To illustrate the coding process, initial codes were generated inductively and remained closely anchored to participants’ wording: semantic codes such as “death as transition,” “fear of abandonment,” “media-driven representations of death,” and “spirituality as inner resource” were derived directly from recurrent expressions in the transcripts. Conceptually related codes were then clustered into candidate subthemes—for instance, the codes “preliminary meetings with teachers,” “class-group assessment,” and “screening for recent bereavements” were grouped under the subtheme “preparatory work”—which were in turn organised into the four overarching thematic domains. Consensus between the two independent coders was reached through an iterative process of comparison: discrepancies in code labeling or thematic allocation were discussed line by line until agreement was achieved, and any remaining disagreements were resolved in a dedicated meeting with the third researcher, who acted as an external auditor of the coding tree. Investigator triangulation—through independent parallel coding and subsequent reconciliation—was therefore the primary strategy used to enhance the trustworthiness of the analysis. It should be noted, however, that the study did not incorporate data-source triangulation (e.g., classroom observations or direct involvement of students and parents); this limitation, and its implications for facilitator bias, are addressed explicitly in the Limitations section.
This study adhered to the ethical code of conduct set out by the American Psychological Association [28] and followed the principles of the Declaration of Helsinki [29]. All participants received a detailed explanation of the study’s aims and methodology. They provided written informed consent, authorizing their participation and approving all aspects of the interview protocol. Participants were asked to allow the interviews to be recorded for transcription and content analysis purposes, with the assurance that all data would remain confidential. The study received ethical approval from the Experimental Ethics Committee of the University of Padova (approval 572-a of March 20, 2024).
3. Results
Following a meticulous analysis of the interview data, four distinct thematic areas emerged. The excerpts presented here reflect the voices of professionals who directly facilitated DE courses. These thematic domains were identified as follows:
- 3.1 Facilitators’ personal relationship with death and DE;
- 3.2 Children’s and adolescents’ engagement with DE and their representations of death as perceived by the facilitators;
- 3.3 Perceived benefits and resistance associated with DE;
- 3.4 Key elements underpinning “good” DE practices.
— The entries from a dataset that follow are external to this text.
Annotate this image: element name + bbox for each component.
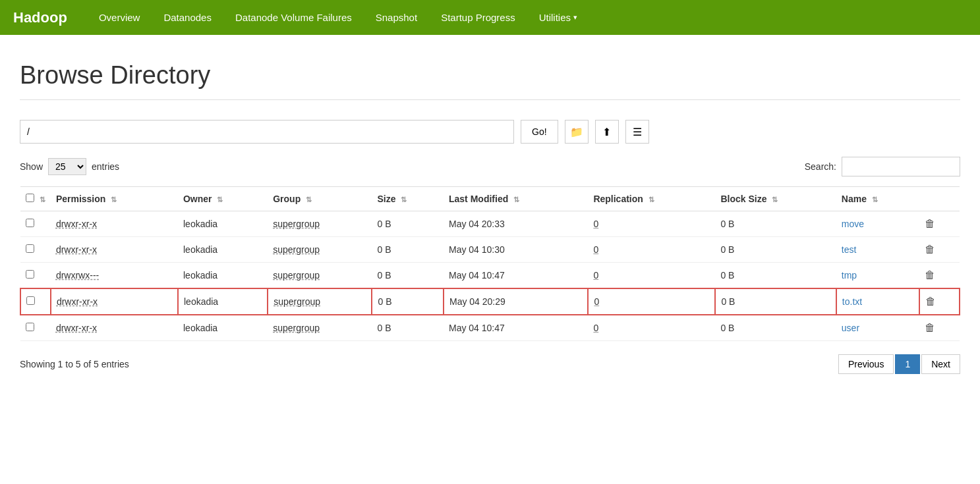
upload-button[interactable]: ⬆ <box>595 120 619 144</box>
cell-checkbox-1 <box>20 237 51 263</box>
delete-icon-0[interactable]: 🗑 <box>925 218 935 229</box>
sort-icon-last-modified[interactable]: ⇅ <box>513 196 519 203</box>
controls-row: Show 10 25 50 100 entries Search: <box>20 157 960 176</box>
replication-link-3[interactable]: 0 <box>594 296 599 307</box>
cell-replication-4: 0 <box>588 315 715 341</box>
sort-icon-owner[interactable]: ⇅ <box>217 196 223 203</box>
replication-link-2[interactable]: 0 <box>593 270 598 281</box>
row-checkbox-1[interactable] <box>26 244 34 253</box>
table-row: drwxrwx--- leokadia supergroup 0 B May 0… <box>20 263 960 289</box>
show-label: Show <box>20 161 43 172</box>
row-checkbox-3[interactable] <box>26 296 35 305</box>
group-link-1[interactable]: supergroup <box>273 244 320 255</box>
search-label: Search: <box>805 161 836 172</box>
group-link-3[interactable]: supergroup <box>274 296 320 307</box>
cell-delete-0: 🗑 <box>919 211 960 237</box>
show-entries: Show 10 25 50 100 entries <box>20 158 119 175</box>
sort-icon-size[interactable]: ⇅ <box>401 196 407 203</box>
cell-group-1: supergroup <box>268 237 372 263</box>
group-link-2[interactable]: supergroup <box>273 270 320 281</box>
go-button[interactable]: Go! <box>521 120 558 144</box>
entries-select[interactable]: 10 25 50 100 <box>48 158 86 175</box>
cell-checkbox-3 <box>20 288 51 315</box>
delete-icon-4[interactable]: 🗑 <box>925 322 935 333</box>
permission-link-0[interactable]: drwxr-xr-x <box>56 219 97 229</box>
folder-icon: 📁 <box>570 126 583 138</box>
sort-icon-name[interactable]: ⇅ <box>872 196 878 203</box>
row-checkbox-2[interactable] <box>26 270 34 279</box>
row-checkbox-4[interactable] <box>26 323 34 331</box>
cell-group-3: supergroup <box>268 288 372 315</box>
cell-name-0: move <box>836 211 920 237</box>
sort-icon-group[interactable]: ⇅ <box>306 196 312 203</box>
folder-button[interactable]: 📁 <box>565 120 589 144</box>
path-input[interactable] <box>20 120 514 144</box>
file-link-2[interactable]: tmp <box>842 270 857 281</box>
table-row: drwxr-xr-x leokadia supergroup 0 B May 0… <box>20 211 960 237</box>
replication-link-4[interactable]: 0 <box>593 323 598 333</box>
th-actions <box>919 187 960 211</box>
search-box: Search: <box>805 157 960 176</box>
cell-delete-3: 🗑 <box>919 288 960 315</box>
table-row: drwxr-xr-x leokadia supergroup 0 B May 0… <box>20 315 960 341</box>
upload-icon: ⬆ <box>602 126 611 138</box>
cell-owner-4: leokadia <box>178 315 268 341</box>
cell-checkbox-0 <box>20 211 51 237</box>
table-row: drwxr-xr-x leokadia supergroup 0 B May 0… <box>20 237 960 263</box>
file-link-3[interactable]: to.txt <box>842 296 862 307</box>
replication-link-1[interactable]: 0 <box>593 244 598 255</box>
nav-startup-progress[interactable]: Startup Progress <box>429 0 527 35</box>
cell-permission-2: drwxrwx--- <box>51 263 178 289</box>
select-all-checkbox[interactable] <box>26 194 34 202</box>
permission-link-3[interactable]: drwxr-xr-x <box>57 296 98 307</box>
showing-info: Showing 1 to 5 of 5 entries <box>20 359 129 369</box>
file-link-1[interactable]: test <box>842 244 857 255</box>
group-link-4[interactable]: supergroup <box>273 323 320 333</box>
navbar: Hadoop Overview Datanodes Datanode Volum… <box>0 0 980 35</box>
page-1-button[interactable]: 1 <box>895 354 920 374</box>
cell-delete-2: 🗑 <box>919 263 960 289</box>
sort-icon-replication[interactable]: ⇅ <box>649 196 654 203</box>
cell-group-2: supergroup <box>268 263 372 289</box>
delete-icon-3[interactable]: 🗑 <box>925 296 936 307</box>
th-last-modified: Last Modified ⇅ <box>444 187 588 211</box>
navbar-brand[interactable]: Hadoop <box>13 9 67 26</box>
delete-icon-2[interactable]: 🗑 <box>925 269 935 281</box>
cell-delete-4: 🗑 <box>919 315 960 341</box>
row-checkbox-0[interactable] <box>26 219 34 227</box>
th-permission: Permission ⇅ <box>51 187 178 211</box>
nav-overview[interactable]: Overview <box>87 0 152 35</box>
replication-link-0[interactable]: 0 <box>593 219 598 229</box>
th-block-size: Block Size ⇅ <box>715 187 836 211</box>
search-input[interactable] <box>842 157 960 176</box>
th-owner: Owner ⇅ <box>178 187 268 211</box>
file-link-4[interactable]: user <box>842 323 859 333</box>
nav-datanode-volume-failures[interactable]: Datanode Volume Failures <box>223 0 364 35</box>
cell-permission-4: drwxr-xr-x <box>51 315 178 341</box>
cell-last-modified-4: May 04 10:47 <box>444 315 588 341</box>
sort-icon-checkbox: ⇅ <box>40 196 45 203</box>
sort-icon-block-size[interactable]: ⇅ <box>772 196 778 203</box>
nav-utilities[interactable]: Utilities▾ <box>527 0 589 35</box>
cell-owner-0: leokadia <box>178 211 268 237</box>
delete-icon-1[interactable]: 🗑 <box>925 244 935 255</box>
sort-icon-permission[interactable]: ⇅ <box>111 196 117 203</box>
group-link-0[interactable]: supergroup <box>273 219 320 229</box>
cell-group-4: supergroup <box>268 315 372 341</box>
cell-size-1: 0 B <box>372 237 444 263</box>
cell-block-size-0: 0 B <box>715 211 836 237</box>
cell-name-4: user <box>836 315 920 341</box>
file-link-0[interactable]: move <box>842 219 864 229</box>
permission-link-2[interactable]: drwxrwx--- <box>56 270 99 281</box>
nav-snapshot[interactable]: Snapshot <box>364 0 429 35</box>
cell-checkbox-2 <box>20 263 51 289</box>
previous-button[interactable]: Previous <box>838 354 894 374</box>
nav-datanodes[interactable]: Datanodes <box>152 0 223 35</box>
permission-link-1[interactable]: drwxr-xr-x <box>56 244 97 255</box>
cell-last-modified-2: May 04 10:47 <box>444 263 588 289</box>
list-button[interactable]: ☰ <box>625 120 649 144</box>
next-button[interactable]: Next <box>921 354 960 374</box>
permission-link-4[interactable]: drwxr-xr-x <box>56 323 97 333</box>
cell-size-3: 0 B <box>372 288 444 315</box>
table-row: drwxr-xr-x leokadia supergroup 0 B May 0… <box>20 288 960 315</box>
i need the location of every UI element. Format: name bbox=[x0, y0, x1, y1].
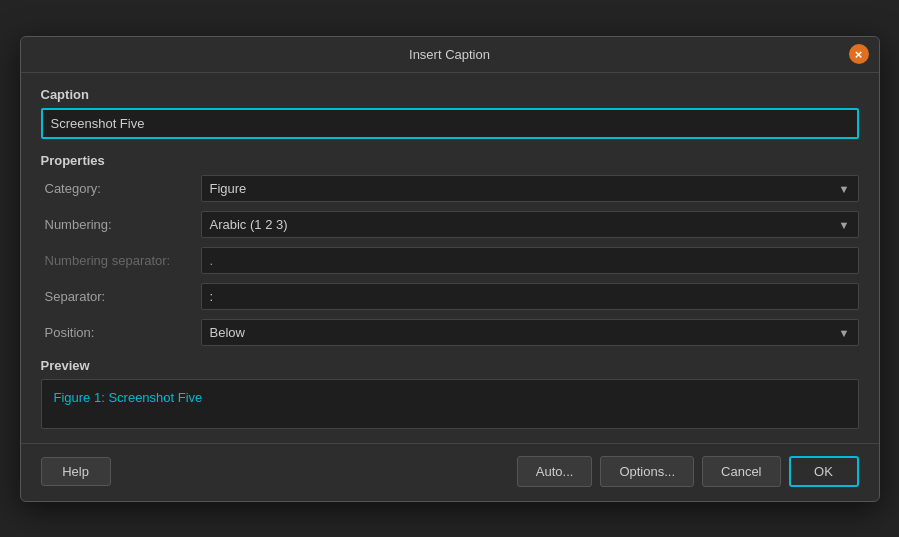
close-button[interactable]: × bbox=[849, 44, 869, 64]
category-value: Figure bbox=[210, 181, 247, 196]
numbering-separator-label: Numbering separator: bbox=[41, 253, 201, 268]
insert-caption-dialog: Insert Caption × Caption Properties Cate… bbox=[20, 36, 880, 502]
cancel-button[interactable]: Cancel bbox=[702, 456, 780, 487]
category-arrow-icon: ▼ bbox=[839, 183, 850, 195]
ok-button[interactable]: OK bbox=[789, 456, 859, 487]
category-label: Category: bbox=[41, 181, 201, 196]
dialog-title: Insert Caption bbox=[409, 47, 490, 62]
properties-section: Properties Category: Figure ▼ Numbering:… bbox=[41, 153, 859, 348]
preview-label: Preview bbox=[41, 358, 859, 373]
dialog-footer: Help Auto... Options... Cancel OK bbox=[21, 443, 879, 501]
help-button[interactable]: Help bbox=[41, 457, 111, 486]
footer-left: Help bbox=[41, 457, 509, 486]
separator-label: Separator: bbox=[41, 289, 201, 304]
position-value: Below bbox=[210, 325, 245, 340]
preview-section: Preview Figure 1: Screenshot Five bbox=[41, 358, 859, 429]
caption-label: Caption bbox=[41, 87, 859, 102]
numbering-value: Arabic (1 2 3) bbox=[210, 217, 288, 232]
preview-box: Figure 1: Screenshot Five bbox=[41, 379, 859, 429]
numbering-label: Numbering: bbox=[41, 217, 201, 232]
position-arrow-icon: ▼ bbox=[839, 327, 850, 339]
numbering-arrow-icon: ▼ bbox=[839, 219, 850, 231]
position-row: Position: Below ▼ bbox=[41, 318, 859, 348]
category-select[interactable]: Figure ▼ bbox=[201, 175, 859, 202]
auto-button[interactable]: Auto... bbox=[517, 456, 593, 487]
numbering-select[interactable]: Arabic (1 2 3) ▼ bbox=[201, 211, 859, 238]
numbering-separator-value: . bbox=[201, 247, 859, 274]
properties-label: Properties bbox=[41, 153, 859, 168]
caption-input[interactable] bbox=[41, 108, 859, 139]
position-label: Position: bbox=[41, 325, 201, 340]
options-button[interactable]: Options... bbox=[600, 456, 694, 487]
preview-text: Figure 1: Screenshot Five bbox=[54, 390, 203, 405]
numbering-separator-row: Numbering separator: . bbox=[41, 246, 859, 276]
numbering-row: Numbering: Arabic (1 2 3) ▼ bbox=[41, 210, 859, 240]
dialog-body: Caption Properties Category: Figure ▼ Nu… bbox=[21, 73, 879, 443]
dialog-titlebar: Insert Caption × bbox=[21, 37, 879, 73]
dialog-overlay: Insert Caption × Caption Properties Cate… bbox=[0, 0, 899, 537]
position-select[interactable]: Below ▼ bbox=[201, 319, 859, 346]
category-row: Category: Figure ▼ bbox=[41, 174, 859, 204]
footer-right: Auto... Options... Cancel OK bbox=[517, 456, 859, 487]
separator-value: : bbox=[201, 283, 859, 310]
separator-row: Separator: : bbox=[41, 282, 859, 312]
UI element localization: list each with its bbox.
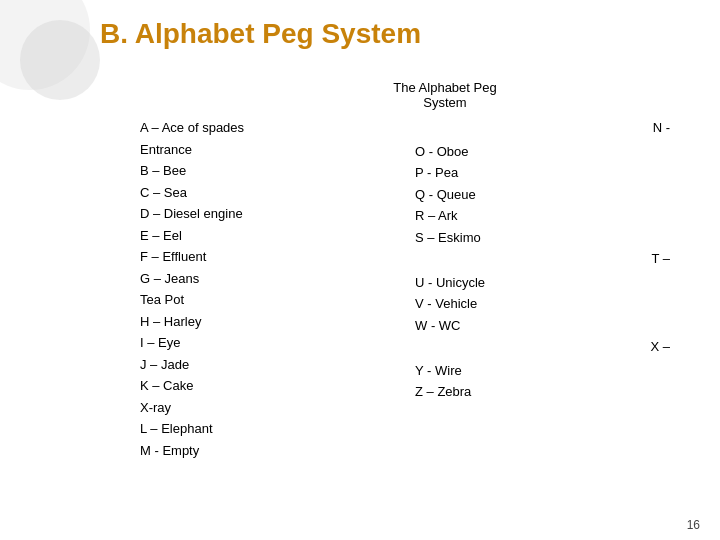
columns-wrapper: A – Ace of spadesEntranceB – BeeC – SeaD…	[140, 118, 690, 460]
content-area: The Alphabet Peg System A – Ace of spade…	[140, 80, 690, 510]
right-item-14: Y - Wire	[415, 361, 690, 381]
left-item-3: C – Sea	[140, 183, 415, 203]
left-item-1: Entrance	[140, 140, 415, 160]
left-item-4: D – Diesel engine	[140, 204, 415, 224]
right-item-5: R – Ark	[415, 206, 690, 226]
left-item-2: B – Bee	[140, 161, 415, 181]
right-item-12: X –	[415, 337, 690, 357]
left-item-11: J – Jade	[140, 355, 415, 375]
left-item-10: I – Eye	[140, 333, 415, 353]
subtitle-line2: System	[423, 95, 466, 110]
right-item-10: V - Vehicle	[415, 294, 690, 314]
page-title: B. Alphabet Peg System	[100, 18, 421, 50]
left-item-14: L – Elephant	[140, 419, 415, 439]
left-item-7: G – Jeans	[140, 269, 415, 289]
right-item-7: T –	[415, 249, 690, 269]
subtitle-line1: The Alphabet Peg	[393, 80, 496, 95]
left-item-13: X-ray	[140, 398, 415, 418]
left-item-5: E – Eel	[140, 226, 415, 246]
right-item-0: N -	[415, 118, 690, 138]
subtitle: The Alphabet Peg System	[200, 80, 690, 110]
left-item-0: A – Ace of spades	[140, 118, 415, 138]
page-number: 16	[687, 518, 700, 532]
left-item-12: K – Cake	[140, 376, 415, 396]
right-item-3: P - Pea	[415, 163, 690, 183]
left-item-15: M - Empty	[140, 441, 415, 461]
left-item-9: H – Harley	[140, 312, 415, 332]
right-item-11: W - WC	[415, 316, 690, 336]
left-item-6: F – Effluent	[140, 247, 415, 267]
right-item-4: Q - Queue	[415, 185, 690, 205]
left-item-8: Tea Pot	[140, 290, 415, 310]
col-left: A – Ace of spadesEntranceB – BeeC – SeaD…	[140, 118, 415, 460]
decorative-circle-2	[20, 20, 100, 100]
right-item-2: O - Oboe	[415, 142, 690, 162]
col-right: N -O - OboeP - PeaQ - QueueR – ArkS – Es…	[415, 118, 690, 460]
right-item-6: S – Eskimo	[415, 228, 690, 248]
right-item-15: Z – Zebra	[415, 382, 690, 402]
right-item-9: U - Unicycle	[415, 273, 690, 293]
These four thematic areas proved essential to understanding the facilitators’ experiences and perspectives in this study.
3.1 Facilitators’ Personal Relationship with Death and Death Education
This thematic area primarily encompassed two subthemes: 3.1.1 facilitators’ pathways into DE, and 3.1.2 the meanings they attribute to death.
3.1.1 Pathways into Death Education
Several specific motivations appeared to have led participants to engage with DE. First, some described encountering the topic during university or postgraduate courses, or other academic training pathways, which captured their interest precisely because of the unusual and rarely addressed nature of the subject—something largely absent from most standard curricula. As Margherita recalled:
“I first came across it when I attended a course on the psychology of end-of-life relationships, loss, and death. It was something new, something that didn’t exist elsewhere—something I had never studied before.”
Second, other professionals reported that their involvement stemmed from the demands of their existing work, particularly with patients, in hospices, or within school settings. As Paola explained:
“…it’s really because of the kind of work I do—every day, especially in hospitals, my work means constantly facing illness and death.”
Third, many of the facilitators recounted being introduced to DE through school-based projects or proposals, which then prompted them to begin implementing such activities themselves. As Aurora recounted:
“I got into it because the school where I had just started teaching offered this series—this course on emotions, and then on dealing with death, and that’s how it all began.”
Notably, several participants emphasized that encountering DE in educational contexts—particularly in schools—revealed the importance of addressing these themes from early childhood onward. Introducing children to structured opportunities to reflect on loss and mortality was seen as a way to normalize conversations about death, reduce fear, and equip younger generations with the emotional and cognitive resources to face life’s limits with greater resilience.
3.1.2 The Meanings Facilitators Attribute to Death
Regarding their personal relationship with death, most interviewees described it as a transition rather than an annihilation, while some reported living with the awareness that it is ultimately unknowable. Although their relationship with death was generally characterized as “peaceful” and “calm,” the analysis of the interviews also revealed an undercurrent of anguish, present even in the more positive accounts.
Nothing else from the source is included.